[Page-level text extractions]

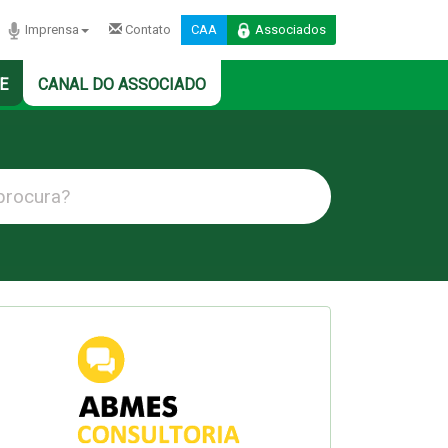
Imprensa
Contato
CAA
Associados
E
CANAL DO ASSOCIADO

[WHAT THE TASK REQUIRES] All preceding records should be duplicated verbatim, images excepted.

[RESULT FOR THIS TASK]
Imprensa
Contato
CAA
Associados
E
CANAL DO ASSOCIADO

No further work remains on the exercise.